• **Activity**
Up to and including the line that contains "Adjust the transparency based on the", write out each line of the material from its first line, exactly.

◆ ◆ ◆ ◆

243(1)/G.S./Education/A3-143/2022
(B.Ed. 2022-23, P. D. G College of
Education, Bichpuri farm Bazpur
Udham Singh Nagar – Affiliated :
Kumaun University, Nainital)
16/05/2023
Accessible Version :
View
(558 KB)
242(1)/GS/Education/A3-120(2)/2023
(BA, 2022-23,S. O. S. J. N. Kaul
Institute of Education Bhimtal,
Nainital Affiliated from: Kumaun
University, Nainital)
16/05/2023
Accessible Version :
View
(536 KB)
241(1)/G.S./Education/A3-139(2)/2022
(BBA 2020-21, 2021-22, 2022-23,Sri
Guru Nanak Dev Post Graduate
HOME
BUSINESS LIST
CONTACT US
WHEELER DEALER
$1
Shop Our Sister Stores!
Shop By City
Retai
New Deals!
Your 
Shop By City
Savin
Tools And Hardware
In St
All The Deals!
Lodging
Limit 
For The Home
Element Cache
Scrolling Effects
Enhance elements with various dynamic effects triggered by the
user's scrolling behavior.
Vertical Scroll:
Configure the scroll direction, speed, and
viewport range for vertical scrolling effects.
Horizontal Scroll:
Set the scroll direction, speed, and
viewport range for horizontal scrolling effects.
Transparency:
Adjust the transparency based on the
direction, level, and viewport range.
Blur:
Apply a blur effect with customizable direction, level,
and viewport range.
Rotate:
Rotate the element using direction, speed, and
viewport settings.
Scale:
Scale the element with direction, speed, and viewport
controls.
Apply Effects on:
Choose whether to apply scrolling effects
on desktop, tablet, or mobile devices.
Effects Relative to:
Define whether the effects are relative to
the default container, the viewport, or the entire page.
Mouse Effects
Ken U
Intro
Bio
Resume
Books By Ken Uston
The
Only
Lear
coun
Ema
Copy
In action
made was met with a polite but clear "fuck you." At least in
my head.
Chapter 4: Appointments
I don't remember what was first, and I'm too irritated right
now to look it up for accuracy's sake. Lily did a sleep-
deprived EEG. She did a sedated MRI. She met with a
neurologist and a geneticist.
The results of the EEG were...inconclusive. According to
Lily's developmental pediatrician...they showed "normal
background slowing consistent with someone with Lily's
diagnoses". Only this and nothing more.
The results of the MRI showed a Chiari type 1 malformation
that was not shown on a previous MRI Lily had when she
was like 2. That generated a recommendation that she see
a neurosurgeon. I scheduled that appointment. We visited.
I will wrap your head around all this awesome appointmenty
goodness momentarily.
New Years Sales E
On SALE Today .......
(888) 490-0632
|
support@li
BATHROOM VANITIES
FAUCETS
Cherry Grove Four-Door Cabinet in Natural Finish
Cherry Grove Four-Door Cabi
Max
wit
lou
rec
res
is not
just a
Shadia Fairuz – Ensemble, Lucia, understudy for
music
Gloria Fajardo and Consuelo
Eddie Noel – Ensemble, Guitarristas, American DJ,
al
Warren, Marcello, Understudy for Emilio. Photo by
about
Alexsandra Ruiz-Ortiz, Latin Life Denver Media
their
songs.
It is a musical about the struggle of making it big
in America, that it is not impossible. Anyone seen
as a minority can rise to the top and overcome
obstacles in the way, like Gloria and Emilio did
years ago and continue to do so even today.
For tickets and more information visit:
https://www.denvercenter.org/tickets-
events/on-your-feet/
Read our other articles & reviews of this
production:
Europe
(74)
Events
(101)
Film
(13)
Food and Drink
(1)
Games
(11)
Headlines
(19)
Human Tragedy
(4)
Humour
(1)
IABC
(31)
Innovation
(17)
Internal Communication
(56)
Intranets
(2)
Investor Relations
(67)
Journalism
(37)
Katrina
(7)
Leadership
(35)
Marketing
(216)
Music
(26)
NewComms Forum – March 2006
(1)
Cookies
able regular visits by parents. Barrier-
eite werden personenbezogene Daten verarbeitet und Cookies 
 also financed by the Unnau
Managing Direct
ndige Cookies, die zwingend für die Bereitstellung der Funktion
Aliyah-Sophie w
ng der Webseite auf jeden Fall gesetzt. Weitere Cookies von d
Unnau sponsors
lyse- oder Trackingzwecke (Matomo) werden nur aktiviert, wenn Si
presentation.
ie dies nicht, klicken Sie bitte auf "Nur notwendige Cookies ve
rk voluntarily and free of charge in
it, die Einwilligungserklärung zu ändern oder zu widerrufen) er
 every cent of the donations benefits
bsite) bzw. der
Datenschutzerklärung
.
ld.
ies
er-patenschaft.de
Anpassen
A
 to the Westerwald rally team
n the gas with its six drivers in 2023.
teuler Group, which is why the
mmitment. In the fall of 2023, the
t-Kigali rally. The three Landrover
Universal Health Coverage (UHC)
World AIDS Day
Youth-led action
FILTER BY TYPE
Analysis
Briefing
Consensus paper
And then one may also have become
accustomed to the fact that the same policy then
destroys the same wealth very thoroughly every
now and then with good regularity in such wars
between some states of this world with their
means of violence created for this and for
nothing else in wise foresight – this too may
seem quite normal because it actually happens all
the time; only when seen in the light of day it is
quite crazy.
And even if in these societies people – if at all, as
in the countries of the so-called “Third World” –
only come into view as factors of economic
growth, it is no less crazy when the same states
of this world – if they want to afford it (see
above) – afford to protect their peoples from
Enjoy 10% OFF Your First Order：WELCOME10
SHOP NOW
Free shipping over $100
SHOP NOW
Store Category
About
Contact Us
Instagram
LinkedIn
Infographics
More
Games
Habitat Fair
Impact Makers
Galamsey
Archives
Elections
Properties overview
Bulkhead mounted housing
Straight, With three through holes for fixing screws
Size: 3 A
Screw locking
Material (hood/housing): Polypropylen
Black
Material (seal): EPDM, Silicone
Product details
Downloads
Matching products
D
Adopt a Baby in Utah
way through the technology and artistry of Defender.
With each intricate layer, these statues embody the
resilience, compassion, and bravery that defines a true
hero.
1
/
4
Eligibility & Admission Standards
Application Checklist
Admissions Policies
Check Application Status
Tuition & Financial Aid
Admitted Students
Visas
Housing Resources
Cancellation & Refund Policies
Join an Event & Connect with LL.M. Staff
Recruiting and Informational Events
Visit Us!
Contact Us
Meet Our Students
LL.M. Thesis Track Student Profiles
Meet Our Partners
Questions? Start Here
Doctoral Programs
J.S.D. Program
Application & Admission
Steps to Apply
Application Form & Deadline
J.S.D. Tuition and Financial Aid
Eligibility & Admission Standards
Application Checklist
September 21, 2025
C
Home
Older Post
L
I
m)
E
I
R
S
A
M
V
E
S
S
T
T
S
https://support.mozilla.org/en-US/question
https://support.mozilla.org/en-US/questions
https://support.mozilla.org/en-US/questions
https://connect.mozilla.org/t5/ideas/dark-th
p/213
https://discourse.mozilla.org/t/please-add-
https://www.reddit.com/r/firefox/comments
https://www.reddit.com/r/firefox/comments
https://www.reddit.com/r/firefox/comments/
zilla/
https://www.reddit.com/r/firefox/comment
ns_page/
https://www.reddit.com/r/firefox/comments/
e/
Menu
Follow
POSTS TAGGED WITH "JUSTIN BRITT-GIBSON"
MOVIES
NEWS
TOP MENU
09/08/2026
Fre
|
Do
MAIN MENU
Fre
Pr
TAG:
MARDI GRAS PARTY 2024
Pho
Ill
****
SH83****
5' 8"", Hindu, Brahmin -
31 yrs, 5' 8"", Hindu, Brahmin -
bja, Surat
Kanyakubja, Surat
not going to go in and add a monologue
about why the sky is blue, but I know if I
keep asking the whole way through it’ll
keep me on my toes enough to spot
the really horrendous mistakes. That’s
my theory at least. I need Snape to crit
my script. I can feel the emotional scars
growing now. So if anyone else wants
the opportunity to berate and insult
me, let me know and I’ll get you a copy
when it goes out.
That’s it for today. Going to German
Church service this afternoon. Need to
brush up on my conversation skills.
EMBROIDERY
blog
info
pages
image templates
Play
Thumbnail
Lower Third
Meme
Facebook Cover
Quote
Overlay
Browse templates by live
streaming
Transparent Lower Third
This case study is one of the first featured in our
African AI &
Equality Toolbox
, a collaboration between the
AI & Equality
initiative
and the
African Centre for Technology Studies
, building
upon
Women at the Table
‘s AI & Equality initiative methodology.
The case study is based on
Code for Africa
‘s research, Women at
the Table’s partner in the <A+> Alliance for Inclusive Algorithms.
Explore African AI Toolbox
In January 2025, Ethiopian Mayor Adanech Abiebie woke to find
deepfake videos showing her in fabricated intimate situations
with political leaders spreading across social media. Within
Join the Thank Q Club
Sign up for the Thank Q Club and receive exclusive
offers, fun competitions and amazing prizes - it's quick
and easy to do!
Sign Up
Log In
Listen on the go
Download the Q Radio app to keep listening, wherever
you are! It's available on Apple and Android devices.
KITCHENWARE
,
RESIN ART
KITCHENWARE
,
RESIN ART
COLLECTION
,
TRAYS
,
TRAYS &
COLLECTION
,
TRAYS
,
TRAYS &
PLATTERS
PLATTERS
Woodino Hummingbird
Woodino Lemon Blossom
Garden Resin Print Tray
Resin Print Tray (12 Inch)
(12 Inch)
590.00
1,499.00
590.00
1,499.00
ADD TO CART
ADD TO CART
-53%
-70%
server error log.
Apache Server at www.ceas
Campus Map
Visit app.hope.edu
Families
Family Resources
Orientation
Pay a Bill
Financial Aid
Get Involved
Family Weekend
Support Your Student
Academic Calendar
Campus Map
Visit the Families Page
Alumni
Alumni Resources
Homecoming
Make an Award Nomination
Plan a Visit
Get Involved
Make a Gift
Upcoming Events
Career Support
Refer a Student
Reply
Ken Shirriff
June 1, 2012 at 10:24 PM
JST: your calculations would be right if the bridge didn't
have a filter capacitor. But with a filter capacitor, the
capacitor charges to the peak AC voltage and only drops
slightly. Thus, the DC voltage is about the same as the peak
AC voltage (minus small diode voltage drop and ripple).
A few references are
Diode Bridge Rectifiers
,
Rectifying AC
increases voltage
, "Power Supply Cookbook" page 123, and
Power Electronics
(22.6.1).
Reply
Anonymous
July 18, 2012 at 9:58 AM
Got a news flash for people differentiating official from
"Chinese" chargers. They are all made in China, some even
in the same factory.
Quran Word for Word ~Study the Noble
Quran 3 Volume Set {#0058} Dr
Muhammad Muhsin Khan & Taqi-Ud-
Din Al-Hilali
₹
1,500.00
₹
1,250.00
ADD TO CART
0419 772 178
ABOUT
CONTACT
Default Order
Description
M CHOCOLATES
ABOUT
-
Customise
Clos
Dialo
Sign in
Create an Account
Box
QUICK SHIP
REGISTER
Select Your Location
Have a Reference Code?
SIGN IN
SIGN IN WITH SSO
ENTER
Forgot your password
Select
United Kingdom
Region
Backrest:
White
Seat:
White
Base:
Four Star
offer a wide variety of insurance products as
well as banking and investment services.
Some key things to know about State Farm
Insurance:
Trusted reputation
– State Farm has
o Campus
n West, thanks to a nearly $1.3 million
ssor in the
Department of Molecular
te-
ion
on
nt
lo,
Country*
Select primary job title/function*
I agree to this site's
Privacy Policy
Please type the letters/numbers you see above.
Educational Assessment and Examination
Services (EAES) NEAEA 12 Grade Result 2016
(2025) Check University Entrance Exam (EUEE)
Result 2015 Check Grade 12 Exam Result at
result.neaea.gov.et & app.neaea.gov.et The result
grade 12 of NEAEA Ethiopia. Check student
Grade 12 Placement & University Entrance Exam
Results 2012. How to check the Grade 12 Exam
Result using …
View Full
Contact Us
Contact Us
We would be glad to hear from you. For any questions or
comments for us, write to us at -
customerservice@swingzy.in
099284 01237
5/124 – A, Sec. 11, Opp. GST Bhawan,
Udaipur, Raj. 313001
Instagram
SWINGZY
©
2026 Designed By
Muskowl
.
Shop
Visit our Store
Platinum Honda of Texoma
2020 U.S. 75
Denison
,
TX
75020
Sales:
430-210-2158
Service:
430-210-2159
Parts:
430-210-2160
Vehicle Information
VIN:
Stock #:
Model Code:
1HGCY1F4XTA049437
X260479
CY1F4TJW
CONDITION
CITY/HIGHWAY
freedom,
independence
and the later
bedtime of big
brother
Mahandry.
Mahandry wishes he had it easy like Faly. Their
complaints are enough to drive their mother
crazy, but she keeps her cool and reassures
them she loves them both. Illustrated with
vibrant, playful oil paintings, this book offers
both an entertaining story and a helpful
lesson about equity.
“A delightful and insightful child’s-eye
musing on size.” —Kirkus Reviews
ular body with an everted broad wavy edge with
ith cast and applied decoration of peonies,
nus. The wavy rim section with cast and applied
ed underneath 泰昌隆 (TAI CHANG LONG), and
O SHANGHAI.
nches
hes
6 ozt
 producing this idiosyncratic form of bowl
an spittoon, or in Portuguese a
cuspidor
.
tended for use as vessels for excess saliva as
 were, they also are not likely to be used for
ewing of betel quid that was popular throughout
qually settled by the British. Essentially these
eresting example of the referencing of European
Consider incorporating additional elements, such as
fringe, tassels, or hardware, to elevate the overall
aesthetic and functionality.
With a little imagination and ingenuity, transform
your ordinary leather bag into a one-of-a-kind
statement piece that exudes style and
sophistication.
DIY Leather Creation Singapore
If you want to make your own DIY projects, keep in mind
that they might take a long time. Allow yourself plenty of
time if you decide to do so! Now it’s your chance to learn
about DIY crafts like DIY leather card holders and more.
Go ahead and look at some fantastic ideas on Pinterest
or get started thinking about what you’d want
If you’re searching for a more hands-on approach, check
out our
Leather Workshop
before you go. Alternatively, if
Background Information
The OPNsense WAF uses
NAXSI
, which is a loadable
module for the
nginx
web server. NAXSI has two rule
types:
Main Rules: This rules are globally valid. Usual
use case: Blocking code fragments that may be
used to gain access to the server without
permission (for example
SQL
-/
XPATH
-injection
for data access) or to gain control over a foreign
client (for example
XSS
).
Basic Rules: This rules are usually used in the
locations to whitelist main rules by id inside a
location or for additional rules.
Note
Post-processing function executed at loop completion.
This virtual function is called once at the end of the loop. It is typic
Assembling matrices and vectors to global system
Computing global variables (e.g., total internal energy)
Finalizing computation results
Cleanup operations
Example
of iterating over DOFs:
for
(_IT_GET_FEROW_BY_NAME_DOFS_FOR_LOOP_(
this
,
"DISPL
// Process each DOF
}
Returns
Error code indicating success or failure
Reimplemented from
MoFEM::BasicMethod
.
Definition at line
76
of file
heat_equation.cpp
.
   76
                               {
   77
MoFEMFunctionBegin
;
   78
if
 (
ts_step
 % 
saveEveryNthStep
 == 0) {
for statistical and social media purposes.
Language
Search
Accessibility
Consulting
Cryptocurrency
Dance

◆ ◆ ◆ ◆

• **Solution to the exercise**
243(1)/G.S./Education/A3-143/2022
(B.Ed. 2022-23, P. D. G College of
Education, Bichpuri farm Bazpur
Udham Singh Nagar – Affiliated :
Kumaun University, Nainital)
16/05/2023
Accessible Version :
View
(558 KB)
242(1)/GS/Education/A3-120(2)/2023
(BA, 2022-23,S. O. S. J. N. Kaul
Institute of Education Bhimtal,
Nainital Affiliated from: Kumaun
University, Nainital)
16/05/2023
Accessible Version :
View
(536 KB)
241(1)/G.S./Education/A3-139(2)/2022
(BBA 2020-21, 2021-22, 2022-23,Sri
Guru Nanak Dev Post Graduate
HOME
BUSINESS LIST
CONTACT US
WHEELER DEALER
$1
Shop Our Sister Stores!
Shop By City
Retai
New Deals!
Your 
Shop By City
Savin
Tools And Hardware
In St
All The Deals!
Lodging
Limit 
For The Home
Element Cache
Scrolling Effects
Enhance elements with various dynamic effects triggered by the
user's scrolling behavior.
Vertical Scroll:
Configure the scroll direction, speed, and
viewport range for vertical scrolling effects.
Horizontal Scroll:
Set the scroll direction, speed, and
viewport range for horizontal scrolling effects.
Transparency:
Adjust the transparency based on the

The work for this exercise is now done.